American pornographic actress (born 1975)

Tricia Devereaux (born January 12, 1975) is an American former pornographic actress, XRCO Hall of Fame inductee, and co-owner of Evil Angel studios.

==Career==
Devereaux was introduced to the adult industry when her then-husband, Patrick, got a job working as a bouncer in a strip club and Devereaux would occasionally visit him there. The other dancers encouraged her to enter the club's amateur contest which she won; this led to her working there to make extra money. A number of established porn stars visited the club as feature dancers—names such as Victoria Paris, Jeanna Fine, and Samantha Strong.

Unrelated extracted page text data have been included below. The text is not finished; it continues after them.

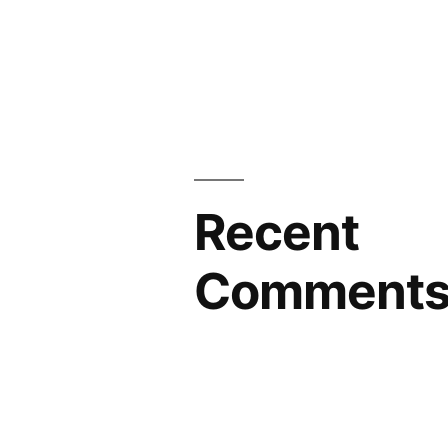
Recent
Comment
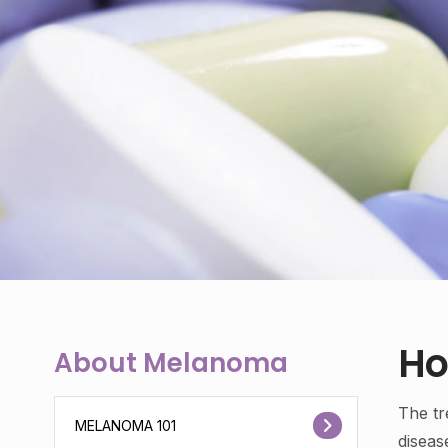
Ho
About Melanoma
The tr
MELANOMA 101
diseas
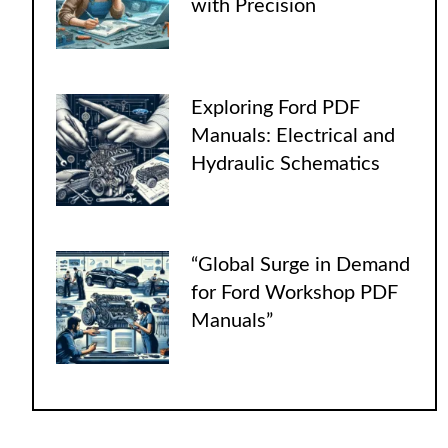
with Precision
Exploring Ford PDF
Manuals: Electrical and
Hydraulic Schematics
“Global Surge in Demand
for Ford Workshop PDF
Manuals”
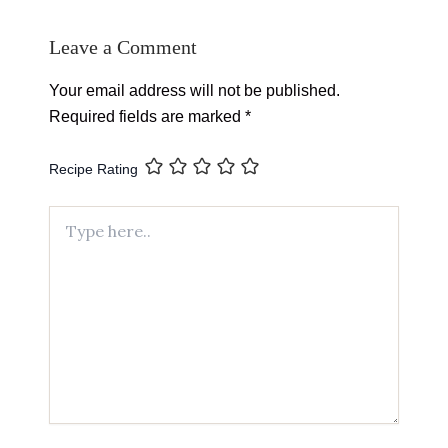
Leave a Comment
Your email address will not be published.
Required fields are marked
*
Recipe Rating
Type
here..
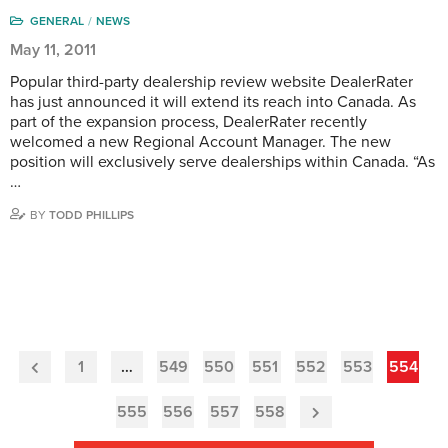
GENERAL
NEWS
May 11, 2011
Popular third-party dealership review website DealerRater
has just announced it will extend its reach into Canada. As
part of the expansion process, DealerRater recently
welcomed a new Regional Account Manager. The new
position will exclusively serve dealerships within Canada. “As
…
BY
TODD PHILLIPS
1
…
549
550
551
552
553
554
Previous
Page
555
556
557
558
Next
Page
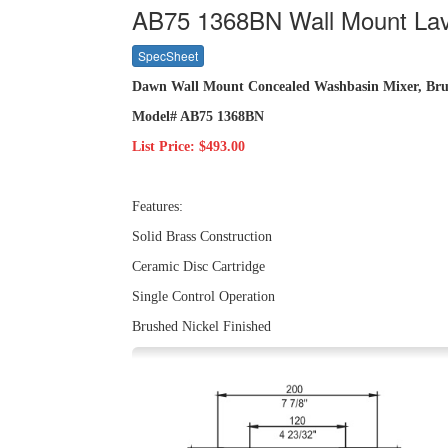
AB75 1368BN Wall Mount Lav
SpecSheet
Dawn Wall Mount Concealed Washbasin Mixer, Bru
Model# AB75 1368BN
List Price: $493.00
Features:
Solid Brass Construction
Ceramic Disc Cartridge
Single Control Operation
Brushed Nickel Finished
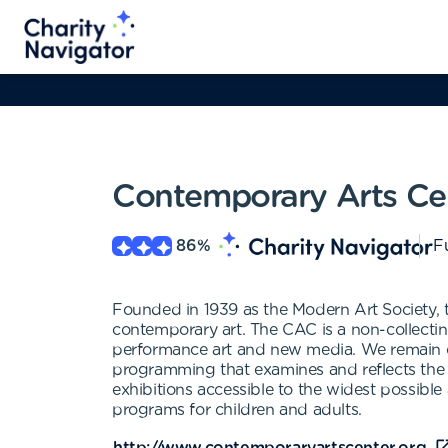
Contemporary Arts Cen
86
%
Fu
Founded in 1939 as the Modern Art Society, t
contemporary art. The CAC is a non-collectin
performance art and new media. We remain c
programming that examines and reflects the 
exhibitions accessible to the widest possible
programs for children and adults.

Seeing the extra money that the features made, Devereaux sent pictures of herself to Hustler magazine for their "Beaver Hunt" feature, which was published. At the same time Devereaux came in fifth in Déjà Vu's national Stripper of the Year. She then flew out to Los Angeles at Joey Silvera's request (he had seen pictures Devereaux had sent of herself to Jim South), where she made her first on-camera scene with Silvera in Fashion Sluts 7.

In 1998, Devereaux was infected with HIV during a scene with Marc Wallice.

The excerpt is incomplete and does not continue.